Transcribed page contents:
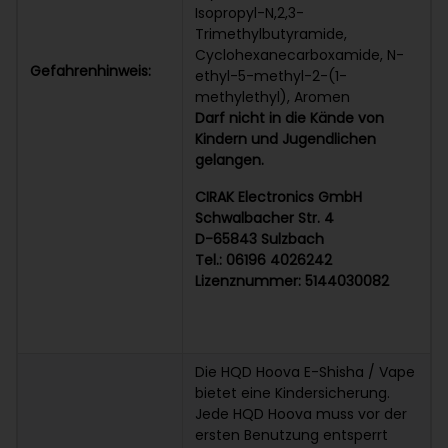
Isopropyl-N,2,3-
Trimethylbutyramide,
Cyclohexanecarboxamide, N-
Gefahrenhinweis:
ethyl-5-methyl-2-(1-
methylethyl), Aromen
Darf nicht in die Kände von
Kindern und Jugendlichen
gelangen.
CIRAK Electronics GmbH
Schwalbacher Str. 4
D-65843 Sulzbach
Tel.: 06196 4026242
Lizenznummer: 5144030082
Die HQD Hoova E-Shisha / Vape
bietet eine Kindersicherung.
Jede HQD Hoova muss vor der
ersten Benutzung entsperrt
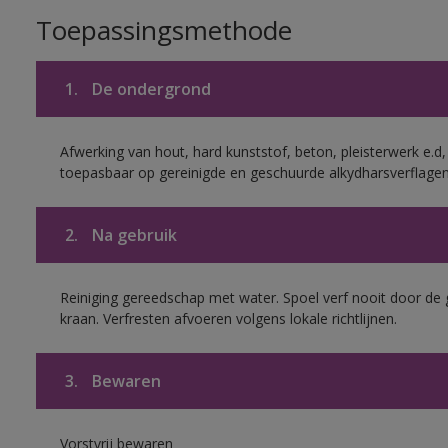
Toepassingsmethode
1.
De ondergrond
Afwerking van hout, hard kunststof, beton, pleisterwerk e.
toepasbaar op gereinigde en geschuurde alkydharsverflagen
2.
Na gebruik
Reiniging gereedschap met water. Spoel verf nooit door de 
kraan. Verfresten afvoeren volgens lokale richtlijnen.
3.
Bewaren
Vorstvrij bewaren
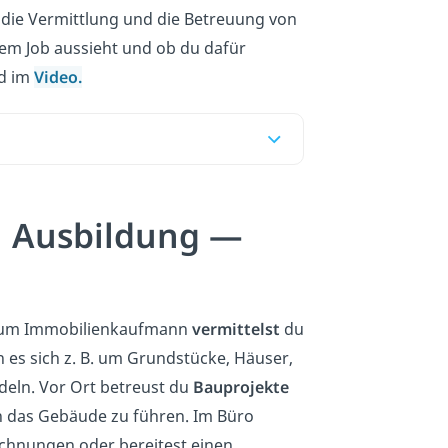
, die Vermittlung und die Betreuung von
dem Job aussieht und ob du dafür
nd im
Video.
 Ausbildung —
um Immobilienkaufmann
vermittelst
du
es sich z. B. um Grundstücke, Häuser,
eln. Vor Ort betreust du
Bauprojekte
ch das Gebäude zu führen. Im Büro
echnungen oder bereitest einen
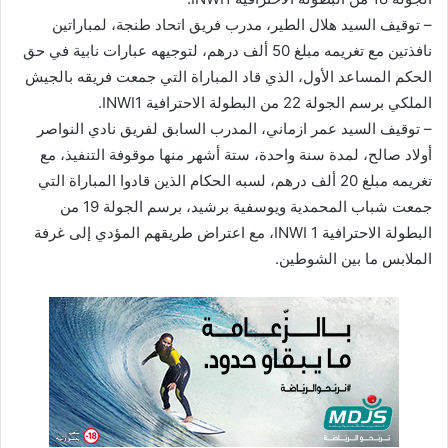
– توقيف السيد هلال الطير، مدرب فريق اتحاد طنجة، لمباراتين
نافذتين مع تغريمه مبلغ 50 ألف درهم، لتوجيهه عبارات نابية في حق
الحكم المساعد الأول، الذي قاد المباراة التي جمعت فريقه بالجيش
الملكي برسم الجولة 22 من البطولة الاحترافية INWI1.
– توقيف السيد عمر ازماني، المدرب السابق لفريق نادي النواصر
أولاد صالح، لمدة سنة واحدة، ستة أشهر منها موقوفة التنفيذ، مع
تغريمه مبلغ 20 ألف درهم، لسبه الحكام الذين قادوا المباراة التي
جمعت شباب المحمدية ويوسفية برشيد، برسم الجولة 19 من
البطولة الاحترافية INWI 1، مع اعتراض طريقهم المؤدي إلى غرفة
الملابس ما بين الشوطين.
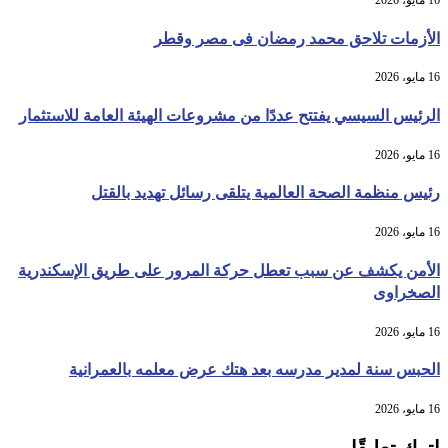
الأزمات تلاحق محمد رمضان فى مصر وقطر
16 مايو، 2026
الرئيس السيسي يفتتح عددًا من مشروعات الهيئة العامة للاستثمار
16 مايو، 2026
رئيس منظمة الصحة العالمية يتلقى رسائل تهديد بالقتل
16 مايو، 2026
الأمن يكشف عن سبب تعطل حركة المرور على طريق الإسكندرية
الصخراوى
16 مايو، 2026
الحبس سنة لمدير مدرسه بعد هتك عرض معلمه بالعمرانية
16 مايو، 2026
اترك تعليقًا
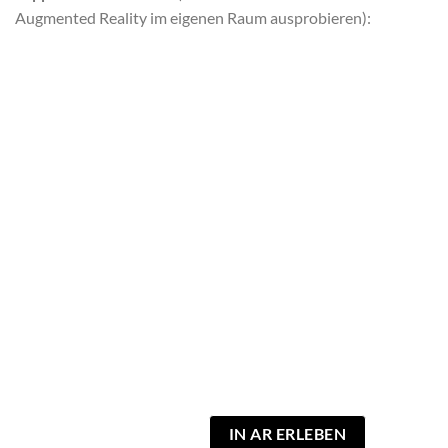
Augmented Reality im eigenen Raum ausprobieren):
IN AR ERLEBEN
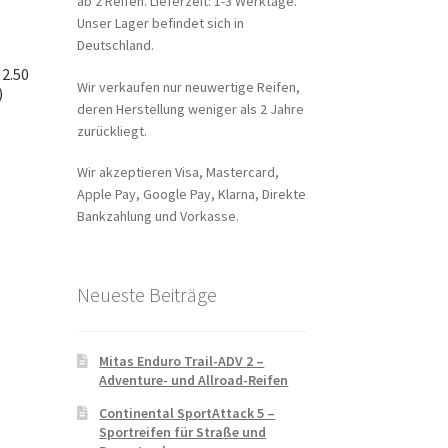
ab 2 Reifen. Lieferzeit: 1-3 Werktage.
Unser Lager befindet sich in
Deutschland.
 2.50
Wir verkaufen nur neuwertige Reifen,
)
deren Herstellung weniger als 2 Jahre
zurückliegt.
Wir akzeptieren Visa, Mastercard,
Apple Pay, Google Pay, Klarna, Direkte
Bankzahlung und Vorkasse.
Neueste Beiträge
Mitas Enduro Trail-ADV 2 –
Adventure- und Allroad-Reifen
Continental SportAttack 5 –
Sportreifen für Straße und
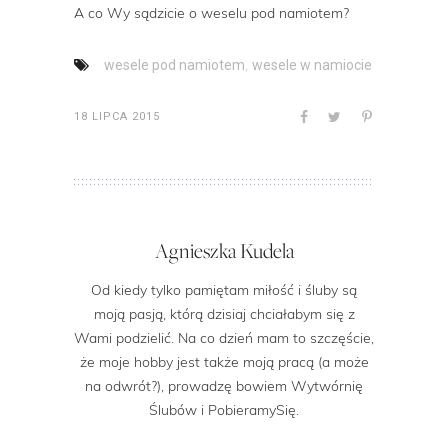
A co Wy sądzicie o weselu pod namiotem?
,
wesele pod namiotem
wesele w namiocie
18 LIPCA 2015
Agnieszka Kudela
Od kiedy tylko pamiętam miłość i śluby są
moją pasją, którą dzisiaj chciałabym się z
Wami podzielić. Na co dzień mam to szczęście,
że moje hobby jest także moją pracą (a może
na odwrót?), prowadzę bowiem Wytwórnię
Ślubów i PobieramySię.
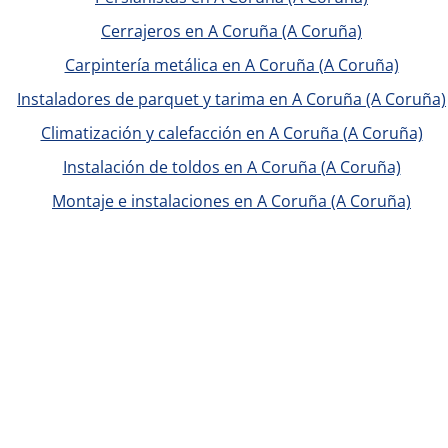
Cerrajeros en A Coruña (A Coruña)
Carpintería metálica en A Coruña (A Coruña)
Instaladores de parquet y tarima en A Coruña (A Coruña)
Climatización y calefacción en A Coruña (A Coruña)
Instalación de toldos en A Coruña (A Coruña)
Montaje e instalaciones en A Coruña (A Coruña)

* * *

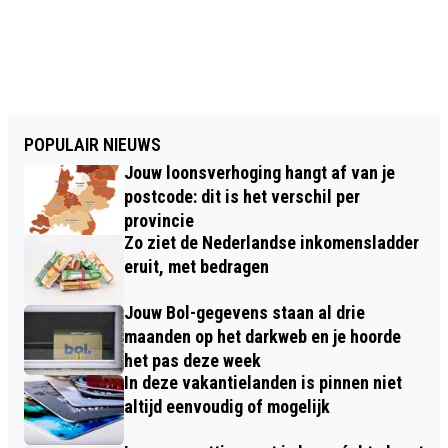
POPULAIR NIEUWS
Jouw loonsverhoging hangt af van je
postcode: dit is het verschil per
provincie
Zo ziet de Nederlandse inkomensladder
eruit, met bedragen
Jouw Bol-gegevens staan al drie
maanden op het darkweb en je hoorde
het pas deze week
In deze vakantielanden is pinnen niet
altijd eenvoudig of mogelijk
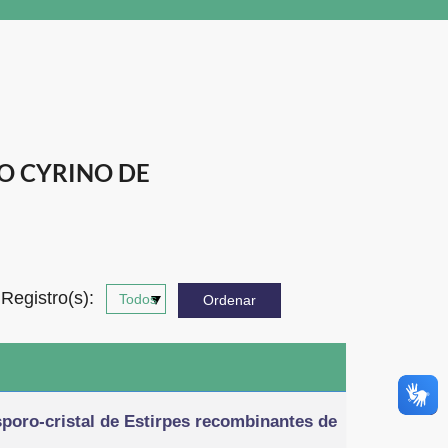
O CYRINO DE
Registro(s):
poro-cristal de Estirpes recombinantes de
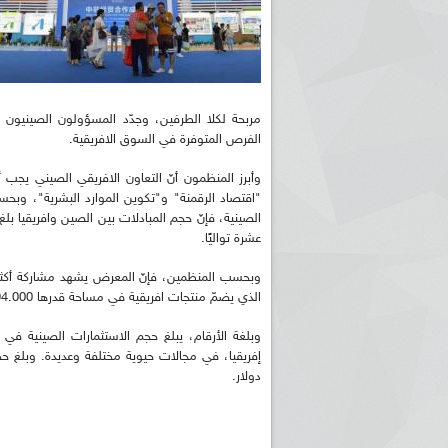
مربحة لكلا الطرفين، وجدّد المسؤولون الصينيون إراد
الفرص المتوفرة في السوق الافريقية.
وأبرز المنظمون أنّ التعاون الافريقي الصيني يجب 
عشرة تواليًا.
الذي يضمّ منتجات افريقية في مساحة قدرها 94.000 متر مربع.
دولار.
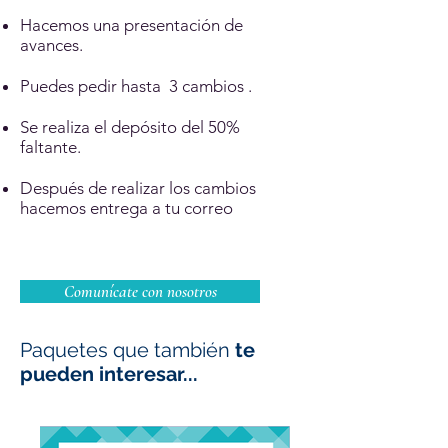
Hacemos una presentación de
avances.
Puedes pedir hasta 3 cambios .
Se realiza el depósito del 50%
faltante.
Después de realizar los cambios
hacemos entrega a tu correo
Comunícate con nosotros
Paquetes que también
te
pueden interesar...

* * *


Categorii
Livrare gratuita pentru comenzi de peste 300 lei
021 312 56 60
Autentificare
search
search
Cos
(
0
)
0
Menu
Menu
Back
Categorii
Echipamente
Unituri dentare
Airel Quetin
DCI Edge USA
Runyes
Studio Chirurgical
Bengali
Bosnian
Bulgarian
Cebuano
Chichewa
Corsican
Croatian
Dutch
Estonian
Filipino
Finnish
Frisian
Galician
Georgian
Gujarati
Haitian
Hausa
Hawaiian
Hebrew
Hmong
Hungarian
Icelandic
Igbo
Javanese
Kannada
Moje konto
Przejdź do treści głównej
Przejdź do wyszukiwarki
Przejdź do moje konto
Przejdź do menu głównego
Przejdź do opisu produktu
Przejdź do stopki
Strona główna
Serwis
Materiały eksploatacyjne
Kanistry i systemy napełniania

PROMPT: Give back exactly the lines above that run from the one with "Unser Lager befindet sich in" to the one with "Montaje e instalaciones", including both, with the pictures left out.

SOLUTION TO THIS PROBLEM:
Unser Lager befindet sich in
Deutschland.
 2.50
Wir verkaufen nur neuwertige Reifen,
)
deren Herstellung weniger als 2 Jahre
zurückliegt.
Wir akzeptieren Visa, Mastercard,
Apple Pay, Google Pay, Klarna, Direkte
Bankzahlung und Vorkasse.
Neueste Beiträge
Mitas Enduro Trail-ADV 2 –
Adventure- und Allroad-Reifen
Continental SportAttack 5 –
Sportreifen für Straße und
A co Wy sądzicie o weselu pod namiotem?
,
wesele pod namiotem
wesele w namiocie
18 LIPCA 2015
Agnieszka Kudela
Od kiedy tylko pamiętam miłość i śluby są
moją pasją, którą dzisiaj chciałabym się z
Wami podzielić. Na co dzień mam to szczęście,
że moje hobby jest także moją pracą (a może
na odwrót?), prowadzę bowiem Wytwórnię
Ślubów i PobieramySię.
Cerrajeros en A Coruña (A Coruña)
Carpintería metálica en A Coruña (A Coruña)
Instaladores de parquet y tarima en A Coruña (A Coruña)
Climatización y calefacción en A Coruña (A Coruña)
Instalación de toldos en A Coruña (A Coruña)
Montaje e instalaciones en A Coruña (A Coruña)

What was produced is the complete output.